Material for this exercise:
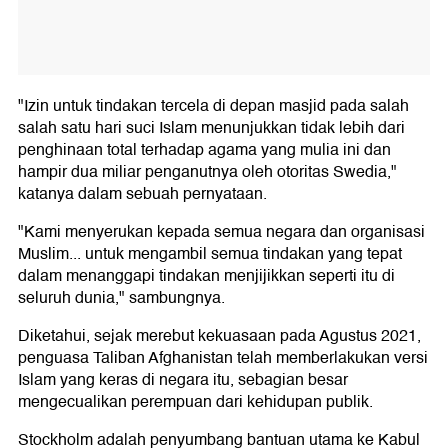
"Izin untuk tindakan tercela di depan masjid pada salah
salah satu hari suci Islam menunjukkan tidak lebih dari
penghinaan total terhadap agama yang mulia ini dan
hampir dua miliar penganutnya oleh otoritas Swedia,"
katanya dalam sebuah pernyataan.
"Kami menyerukan kepada semua negara dan organisasi
Muslim... untuk mengambil semua tindakan yang tepat
dalam menanggapi tindakan menjijikkan seperti itu di
seluruh dunia," sambungnya.
Diketahui, sejak merebut kekuasaan pada Agustus 2021,
penguasa Taliban Afghanistan telah memberlakukan versi
Islam yang keras di negara itu, sebagian besar
mengecualikan perempuan dari kehidupan publik.
Stockholm adalah penyumbang bantuan utama ke Kabul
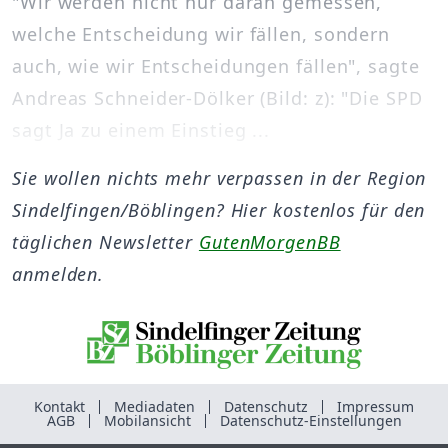
"Wir werden nicht nur daran gemessen,
welche Entscheidung wir fällen, sondern
auch, wie wir Entscheidungen fällen", sagte
Andreas Schneider-Dölker (Bild: z): "Die SPD
sagt Ja zu einem Einstieg ...
Sie wollen nichts mehr verpassen in der Region
Sindelfingen/Böblingen? Hier kostenlos für den
täglichen Newsletter
GutenMorgenBB
anmelden.
Kontakt
Mediadaten
Datenschutz
Impressum
AGB
Mobilansicht
Datenschutz-Einstellungen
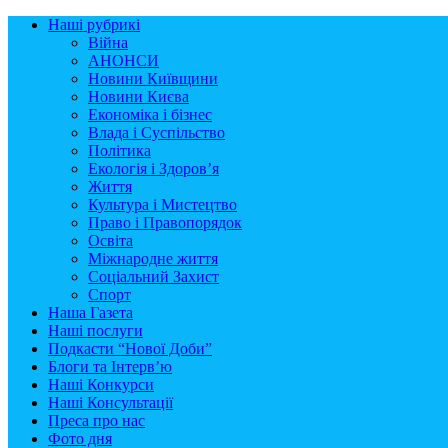
Наші рубрикі
Війна
АНОНСИ
Новини Київщини
Новини Києва
Економіка і бізнес
Влада і Суспільство
Політика
Екологія і Здоров’я
Життя
Культура і Мистецтво
Право і Правопорядок
Освіта
Міжнародне життя
Соціальний Захист
Спорт
Наша Газета
Наші послуги
Подкасти “Нової Доби”
Блоги та Інтерв’ю
Наші Конкурси
Наші Консультації
Преса про нас
Фото дня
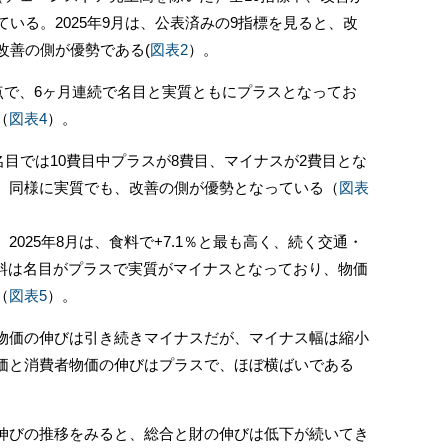
ている。2025年9月は、公表済みの9指標を見ると、改
改善の側が優勢である(
図表2
）。
点で、6ヶ月連続で名目と実質ともにプラスとなってお
（
図表4
）。
名目では10費目中プラスが8費目、マイナスが2費目とな
。同様に実質でも、改善の側が優勢となっている（
図表
025年8月は、食料で+7.1％と最も高く、続く交通・
食料は名目がプラスで実質がマイナスとなっており、物価
（
図表5
）。
価の伸びは引き続きマイナスだが、マイナス幅は縮小
価と消費者物価の伸びはプラスで、ほぼ横ばいである
びの推移をみると、総合と財の伸びは低下が続いてき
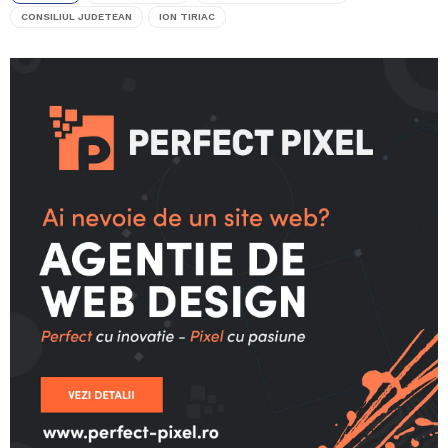
CONSILIUL JUDETEAN
ION TIRIAC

Your objective:
Everything from the line with "食料は名目がプラスで実質がマイナスとなっており、物価" through the end of the listing above, both ends included, should be set down exactly; copy nothing else, and skip the pictures.

Written solution:
食料は名目がプラスで実質がマイナスとなっており、物価
（
図表5
）。
価の伸びは引き続きマイナスだが、マイナス幅は縮小
価と消費者物価の伸びはプラスで、ほぼ横ばいである
びの推移をみると、総合と財の伸びは低下が続いてき
CONSILIUL JUDETEAN
ION TIRIAC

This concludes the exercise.